早く何か言ってくれと祈りながらエカラットはその沈黙に耐えた。
「ふふっ、あはははは!」
突然ヴァレンティノが声を上げて笑った。
その顔からは先ほどの不気味な笑みは消えている。エカラットには純粋な笑顔に見えた。
「でも駄目」
呆然としている彼女にヴァレンティノはいたずらっぽく言う。
「え?」
エカラットは首を傾げた。
「君には教えてあげられないってこと」
彼は楽しそうにふふっと笑っている。
「ど、どういうことだ!?」
がたんと椅子から立ち上がってエカラットは彼に詰め寄ったが、本当は一気に緊張が解けて安心していた。
「ごめんごめん。君の反応が面白くて、つい芝居がかかった話し方をしちゃったんだよ、カーラ」
ヴァレンティノはまだ笑いが収まりきっていないらしい。
エカラットは何?と叫んで後ずさりした。
「カーラとは何だ?」
「君のことだよ。エカラットだから真ん中を取ってカーラ。愛称は普通真ん中から取ってつけるでしょ?」
ヴァレンティノは悪びれた様子もなく答える。
「勝手に名前を名を縮めるな!いや、それよりも話をそらすな!結局お前は何なのだ?」
彼は狼狽しているエカラットを尻目に「教えてあげられないのは本当なんだけどなぁ」と肩をすくめた。
「教えないのは君のためでもあるんだよ。僕はみんなから」
「...ヴァーレ様」
ヴァレンティノは何かを言いかけていたが、彼の隣からした声にはっと顔を向けた。
ペルマナントが目を覚ましたようだ。しかしまだ意識は朦朧としているらしく、その瞼は半分しか開いていない。
「ペル!ようやく起きたんだね!どうだい身体の痛みは。吐き気はしないか?」
ヴァレンティノが嬉しそうに容態を尋ねる。
しかしよく聞き取っていないのかそれには答えず、ペルマナントは机の上で輝きを放つ神秘のかけらに目を移した。
「綺麗...なんて美しい光なの」
彼女はすっかりそれに目を奪われてしまったようで、桃色の瞳でそれを見つめていた。
しばらくの間、ペルマナントが神秘のかけらを見つめている時間があった。
「ペル」
ヴァレンティノがペルマナントの頬を両手で包んで自分の顔の方を向かせた。
「気分はどうだい」
なんて美しい2人だろう。
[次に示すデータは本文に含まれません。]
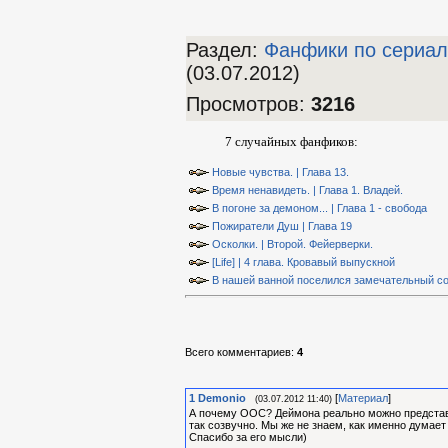
Раздел:
Фанфики по сериа
(03.07.2012)
Просмотров
:
3216
7 случайных фанфиков:
Новые чувства. | Глава 13.
Время ненавидеть. | Глава 1. Владей.
В погоне за демоном... | Глава 1 - свобода
Пожиратели Душ | Глава 19
Осколки. | Второй. Фейерверки.
[Life] | 4 глава. Кровавый выпускной
В нашей ванной поселился замечательный со
Всего комментариев
:
4
1
Demonio
[
Материал
]
(03.07.2012 11:40)
А почему ООС? Деймона реально можно представит
так созвучно. Мы же не знаем, как именно думает
Спасибо за его мысли)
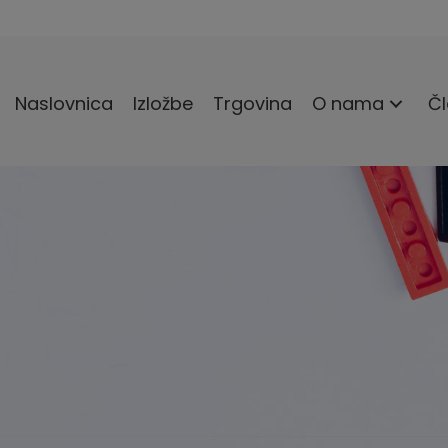
Naslovnica
Izložbe
Trgovina
O nama
Čl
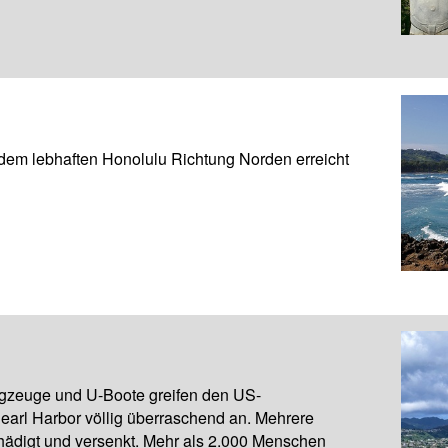
dem lebhaften Honolulu Richtung Norden erreicht
gzeuge und U-Boote greifen den US-
Pearl Harbor völlig überraschend an. Mehrere
hädigt und versenkt. Mehr als 2.000 Menschen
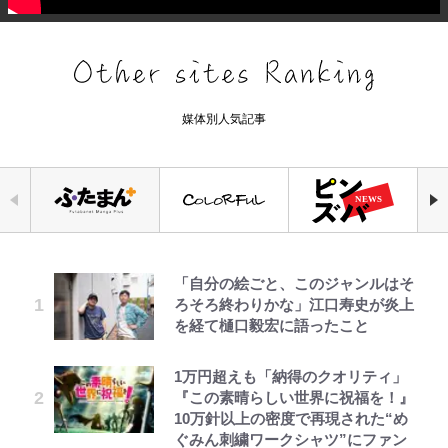
媒体別人気記事
「自分の絵ごと、このジャンルはそ
空の轍と大地の雲と 第1回
宮崎麗果、“10キロ減”告白後の背
錦織一清の写真集はなぜ私服なの
｢最後の1枚…ワルぃゎ〜｣鈴木優磨
公式-ヒロインが来る前に妊娠しま
【知ってる？「日本本土四極踏破証
えびめしの流儀
ろそろ終わりかな」江口寿史が炎上
骨・肋骨くっきりトレ姿に「痩せ過
か…高級ブランドをやめ等身大の自
が激勝翌日に写真12枚投稿→渾身
した~詰んだはずの悪役令嬢です
明書」】広島から本州4島の最南端
を経て樋口毅宏に語ったこと
ぎてませんか」心配の声も 夫・黒
分を表現する現在「ちゃんとおじい
の“煽りショット”に興奮！｢最後の
が、どうやら違うようです~ 第1話
へ「ドライブがてら行ってみた」意
木啓司にはDV巡る逮捕報道
ちゃんに」
1枚までの壮大なフリ｣｢知念くんの
外な結果！「車中泊レポート」
ことどんだけ好きなんよｗ｣
1万円超えも「納得のクオリティ」
第3回 出版までの道のり・その2
公式-聖女じゃないと追放されたの
オラの引越し物語 サボテン大襲撃
千葉雄大、ほっそりイケメン近影に
「のりの芝居は観たいと」藤原紀香
荒々しい「火山帯」の一端にいるこ
『この素晴らしい世界に祝福を！』
で、もふもふ従者(聖獣)とおにぎり
「顔パンパンだったのに」反響 視
が明かす夫・片岡愛之助との関係
｢なんじゃこりゃあああ！｣本田圭
とを体感！ 登頂約10分でも大迫力
10万針以上の密度で再現された“め
を握る 第53話(1)
聴者が想った激変の納得理由
性…互いに一番のお客さんで刺激を
佑の古巣ミラン、漆黒×蛍光レッド
「吾妻小富士」火口を1周する「1
ぐみん刺繍ワークシャツ”にファン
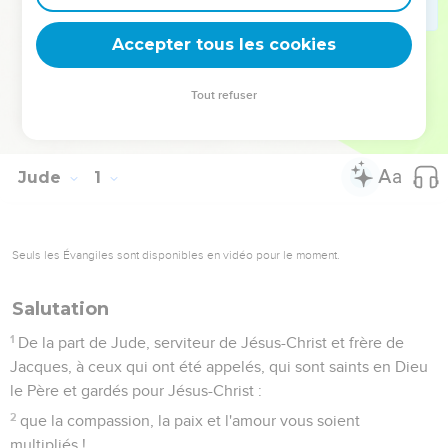
La lettre se termine par une admirable prière à la gloire de
Dieu (25).
Accepter tous les cookies
La Bible Du Semeur Copyright © 1992, 1999 by Biblica, Inc.® Used by
Tout refuser
permission. All rights reserved worldwide.
Jude
1
Seuls les Évangiles sont disponibles en vidéo pour le moment.
Salutation
1
De la part de Jude, serviteur de Jésus-Christ et frère de
Jacques, à ceux qui ont été appelés, qui sont saints en Dieu
le Père et gardés pour Jésus-Christ :
2
que la compassion, la paix et l'amour vous soient
multipliés !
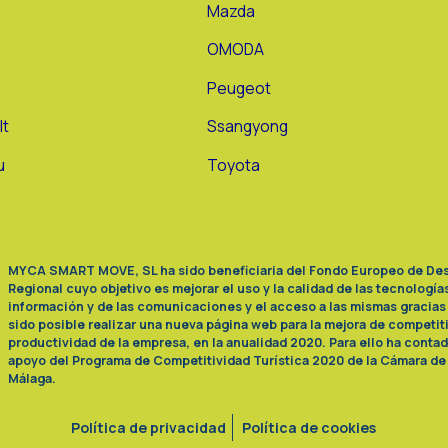
Mazda
n
OMODA
Peugeot
lt
Ssangyong
u
Toyota
MYCA SMART MOVE, SL ha sido beneficiaria del Fondo Europeo de Des
Regional cuyo objetivo es mejorar el uso y la calidad de las tecnologías
información y de las comunicaciones y el acceso a las mismas gracias 
sido posible realizar una nueva página web para la mejora de competit
productividad de la empresa, en la anualidad 2020. Para ello ha contad
apoyo del Programa de Competitividad Turística 2020 de la Cámara d
Málaga.
Política de privacidad
Política de cookies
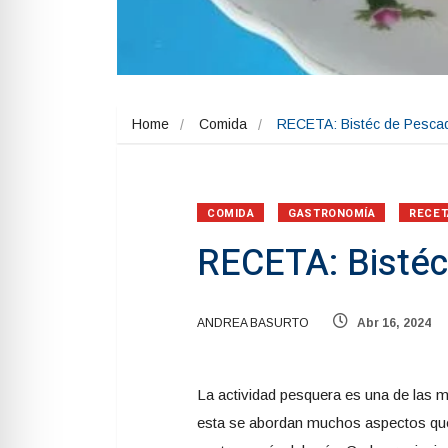
Home
Comida
RECETA: Bistéc de Pesca
COMIDA
GASTRONOMÍA
RECET
RECETA: Bistéc
ANDREA BASURTO
Abr 16, 2024
La actividad pesquera es una de las m
esta se abordan muchos aspectos que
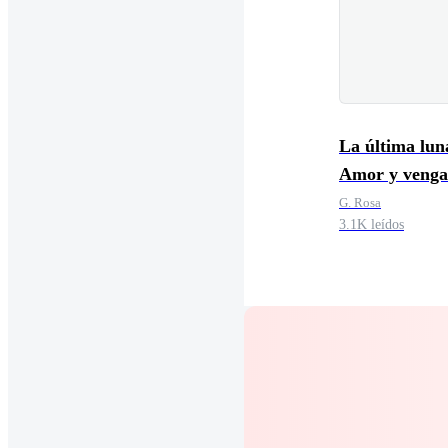
La última lun
Amor y venga
G. Rosa
3.1K leídos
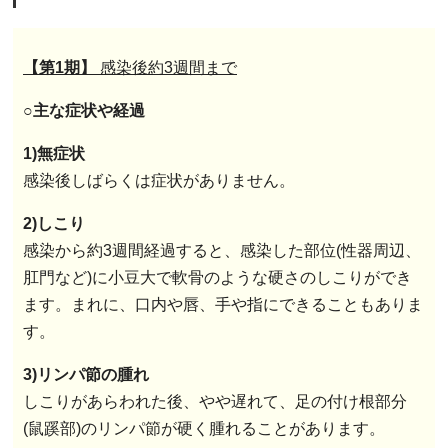
【第1期】
感染後約3週間まで
○主な症状や経過
1)無症状
感染後しばらくは症状がありません。
2)しこり
感染から約3週間経過すると、感染した部位(性器周辺、
肛門など)に小豆大で軟骨のような硬さのしこりができ
ます。まれに、口内や唇、手や指にできることもありま
す。
3)リンパ節の腫れ
しこりがあらわれた後、やや遅れて、足の付け根部分
(鼠蹊部)のリンパ節が硬く腫れることがあります。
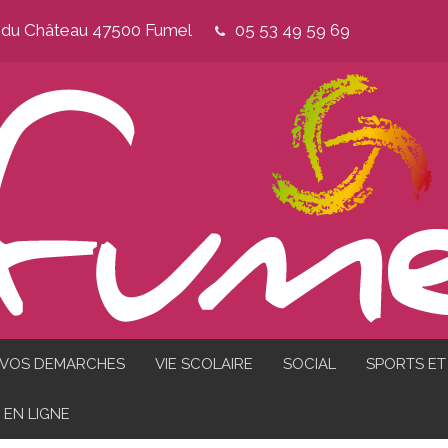
e du Château 47500 Fumel
05 53 49 59 69
VOS DEMARCHES
VIE SCOLAIRE
SOCIAL
SPORTS ET 
EN LIGNE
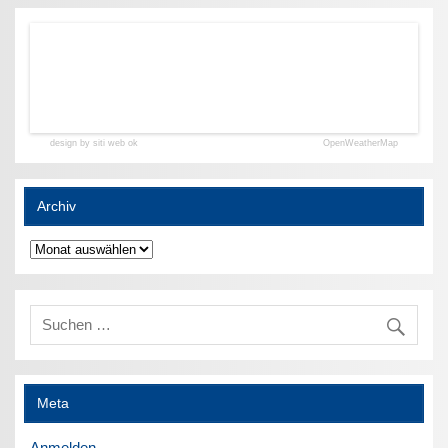
design by siti web ok
OpenWeatherMap
Archiv
Archiv
Meta
Anmelden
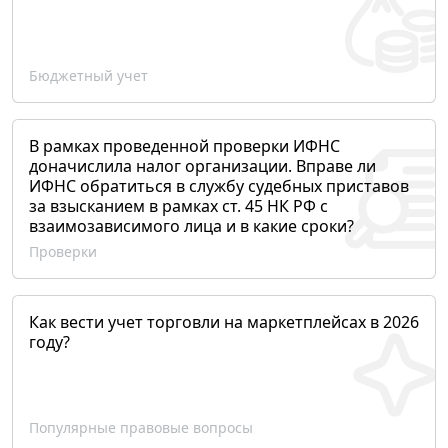
Бюджетный учет
В рамках проведенной проверки ИФНС
доначислила налог организации. Вправе ли
ИФНС обратиться в службу судебных приставов
за взысканием в рамках ст. 45 НК РФ с
взаимозависимого лица и в какие сроки?
Проверки
Как вести учет торговли на маркетплейсах в 2026
году?
Популярные правовые вопросы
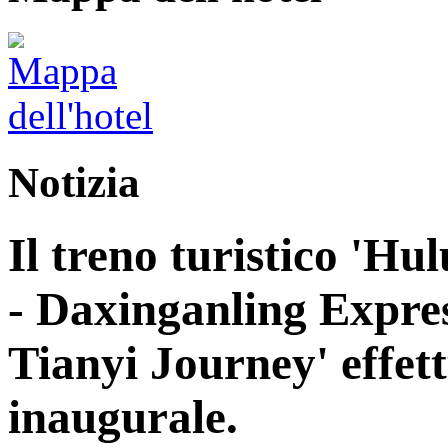
Notizia
Il treno turistico 'H
- Daxinganling Express
Tianyi Journey' effett
inaugurale.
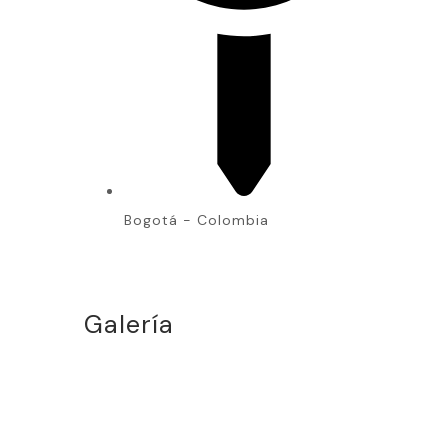
Bogotá - Colombia
Galería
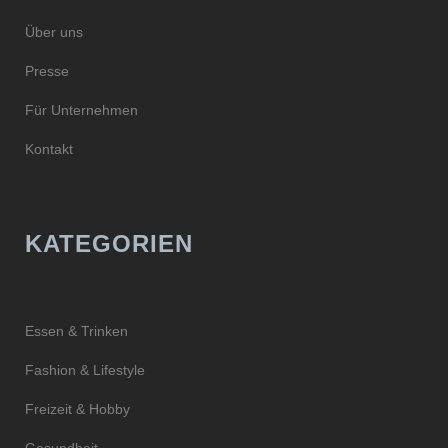
Über uns
Presse
Für Unternehmen
Kontakt
KATEGORIEN
Essen & Trinken
Fashion & Lifestyle
Freizeit & Hobby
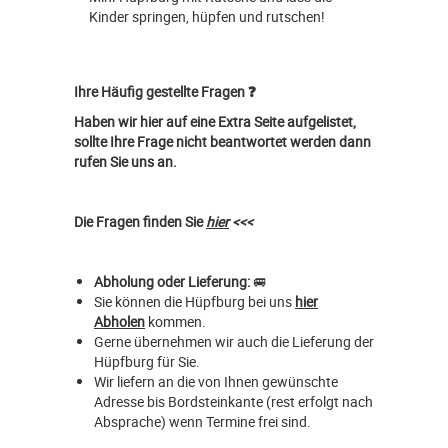
Kinder springen, hüpfen und rutschen!
Ihre Häufig gestellte Fragen ❓
Haben wir hier auf eine Extra Seite aufgelistet,
sollte Ihre Frage nicht beantwortet werden dann
rufen Sie uns an.
Die Fragen finden Sie
hier
<<<
Abholung oder Lieferung:
🚐
Sie können die Hüpfburg bei uns
hier
Abholen
kommen.
Gerne übernehmen wir auch die Lieferung der
Hüpfburg für Sie.
Wir liefern an die von Ihnen gewünschte
Adresse bis Bordsteinkante (rest erfolgt nach
Absprache) wenn Termine frei sind.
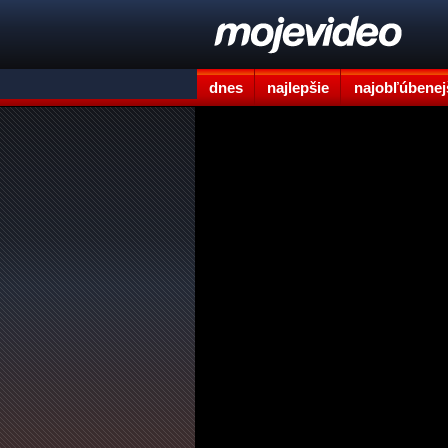
dnes
najlepšie
najobľúbenej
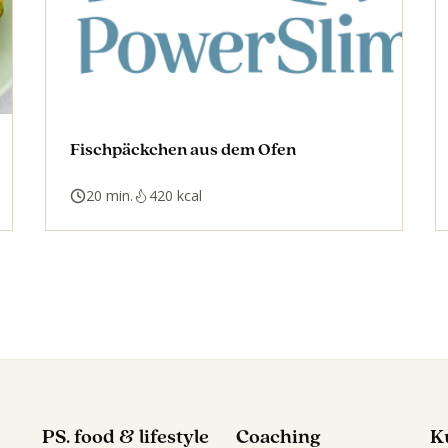
Fischpäckchen aus dem Ofen
20 min.
420 kcal
PS. food & lifestyle
Coaching
K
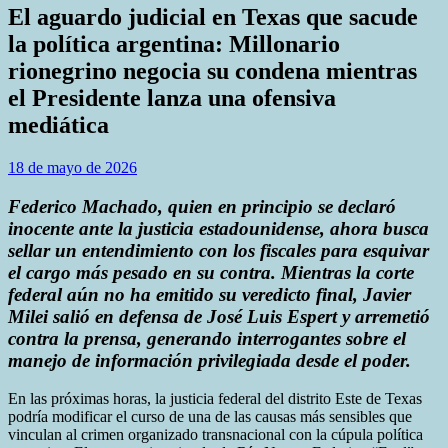
El aguardo judicial en Texas que sacude
la política argentina: Millonario
rionegrino negocia su condena mientras
el Presidente lanza una ofensiva
mediática
18 de mayo de 2026
Federico Machado, quien en principio se declaró
inocente ante la justicia estadounidense, ahora busca
sellar un entendimiento con los fiscales para esquivar
el cargo más pesado en su contra. Mientras la corte
federal aún no ha emitido su veredicto final, Javier
Milei salió en defensa de José Luis Espert y arremetió
contra la prensa, generando interrogantes sobre el
manejo de información privilegiada desde el poder.
En las próximas horas, la justicia federal del distrito Este de Texas
podría modificar el curso de una de las causas más sensibles que
vinculan al crimen organizado transnacional con la cúpula política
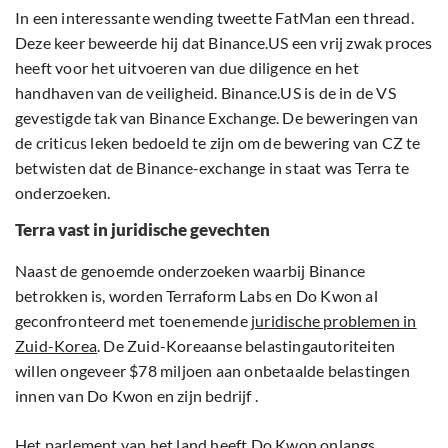
In een interessante wending tweette FatMan een thread.
Deze keer beweerde hij dat Binance.US een vrij zwak proces
heeft voor het uitvoeren van due diligence en het
handhaven van de veiligheid. Binance.US is de in de VS
gevestigde tak van Binance Exchange. De beweringen van
de criticus leken bedoeld te zijn om de bewering van CZ te
betwisten dat de Binance-exchange in staat was Terra te
onderzoeken.
Terra vast in juridische gevechten
Naast de genoemde onderzoeken waarbij Binance
betrokken is, worden Terraform Labs en Do Kwon al
geconfronteerd met toenemende
juridische problemen in
Zuid-Korea
. De Zuid-Koreaanse belastingautoriteiten
willen ongeveer $78 miljoen aan onbetaalde belastingen
innen van Do Kwon en zijn bedrijf .
Het parlement van het land heeft Do Kwon onlangs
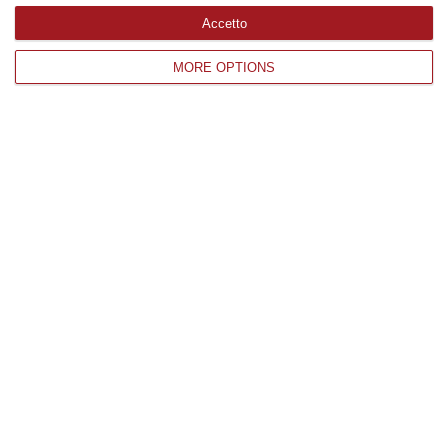
Edizioni provinciali
Accetto
MORE OPTIONS
Catanzaro
Cosenza
Vibo Valentia
Reggio Calabria
Crotone
Corriere delle Calabria è una testata giornalistica di News&Com S.r.l
©2012-
-2026. Tutti i diritti riservati.
P.IVA. 03199620794, Via del mare 6/G, S.Eufemia, Lamezia Terme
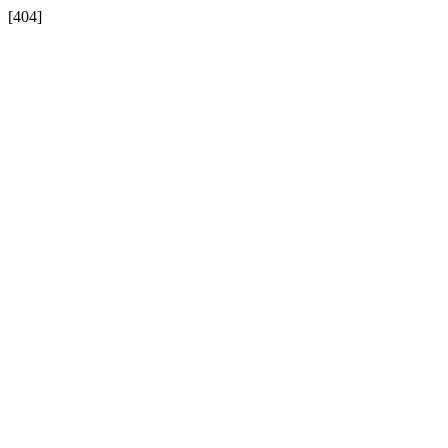
[404]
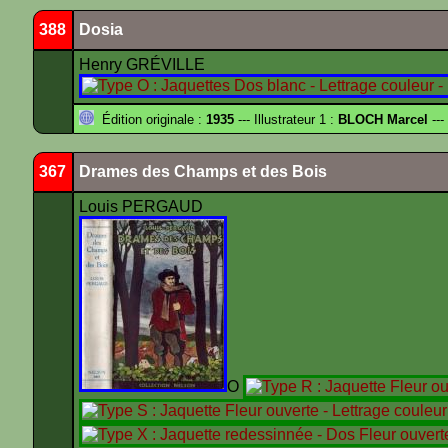
388
Dosia
Henry GRÉVILLE
Édition originale :
1935
--- Illustrateur 1 :
BLOCH Marcel
---
367
Drames des Champs et des Bois
Louis PERGAUD
O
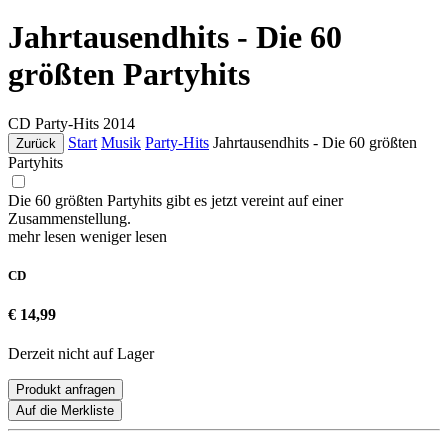
Jahrtausendhits - Die 60
größten Partyhits
CD
Party-Hits
2014
Start
Musik
Party-Hits
Jahrtausendhits - Die 60 größten
Zurück
Partyhits
Die 60 größten Partyhits gibt es jetzt vereint auf einer
Zusammenstellung.
mehr lesen
weniger lesen
CD
€ 14,99
Derzeit nicht auf Lager
Produkt anfragen
Auf die Merkliste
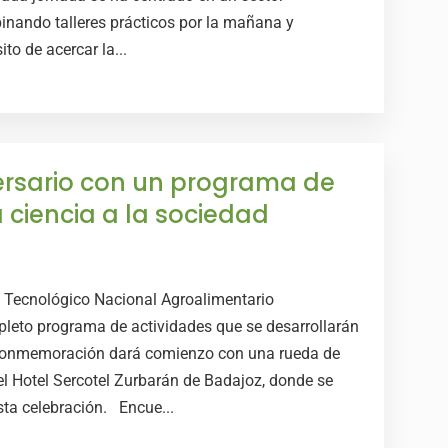
binando talleres prácticos por la mañana y
to de acercar la...
ersario con un programa de
 ciencia a la sociedad
o Tecnológico Nacional Agroalimentario
to programa de actividades que se desarrollarán
 conmemoración dará comienzo con una rueda de
el Hotel Sercotel Zurbarán de Badajoz, donde se
sta celebración. Encue...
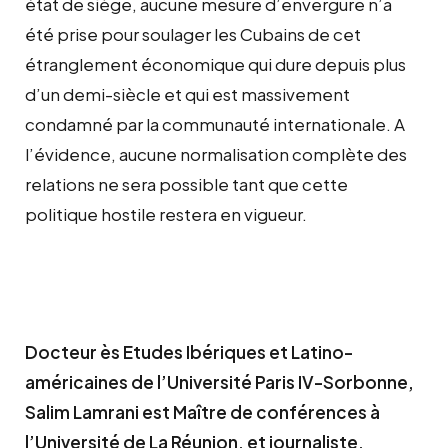
état de siège, aucune mesure d’envergure n’a
été prise pour soulager les Cubains de cet
étranglement économique qui dure depuis plus
d’un demi-siècle et qui est massivement
condamné par la communauté internationale. A
l’évidence, aucune normalisation complète des
relations ne sera possible tant que cette
politique hostile restera en vigueur.
Docteur ès Etudes Ibériques et Latino-
américaines de l’Université Paris IV-Sorbonne,
Salim Lamrani est Maître de conférences à
l’Université de La Réunion, et journaliste,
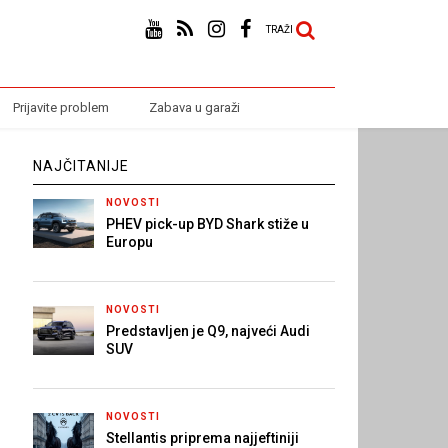
TRAŽI
Prijavite problem
Zabava u garaži
NAJČITANIJE
NOVOSTI
PHEV pick-up BYD Shark stiže u
Europu
NOVOSTI
Predstavljen je Q9, najveći Audi
SUV
NOVOSTI
Stellantis priprema najjeftiniji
どのくらいだって見ていられる。そのやりとりをみながら、エカラットも神秘のかけらに目を向けた。
何度見ても綺麗だ。紅色がキラキラと光っている。
「私、これと似たような輝きをした宝石を見たことがあります」
ぽつりとペルマナントが言った。
彼女の視線がまた横にそれて、紅い神秘のかけらに向けられる。
「それは驚いたな。ねえ、それは一体いつのことなんだい?」
ヴァレンティノは驚きのこもった声で目の前の相手に尋ねた。
ガシャン!!!!
大きな音が聞こえてきた。俄然、その場の空気は一変した。
「なんの音、、、?」
ペルマナントが起き上がろうとすると、ヴァレンティノが左手で彼女の肩を抑える。
「ペルとカーラはここで待ってて」
彼の行動に抵抗1つしないペルマナント。そのまま、また横になる。エカラットは身動きもしなかった。
とん、とん、とヴァレンティノが歩く音が遠ざかっていく。部屋に二人きりにされたことにより、気まずさに耐えきれずエカラットがペルマナントに話しかけた。
「えっと、何歳、、ですか」
明らかに年上の彼女に、敬語になる。といっても、離れていたとしても10ほどであろう。
「114でございます」
「は?」
予想外な答えに、エカラットはつい強い口調になる。
「、、、、ほんとに言ってるの?」
「もちろんです。嘘つくものですか」
くすくすっと彼女が笑うが、エカラットにとっては笑い事ではない。彼女が15であるから、年の差は99だ。エカラットが苦笑いしていると、ヴァレンティノの大声が聞こえてきた。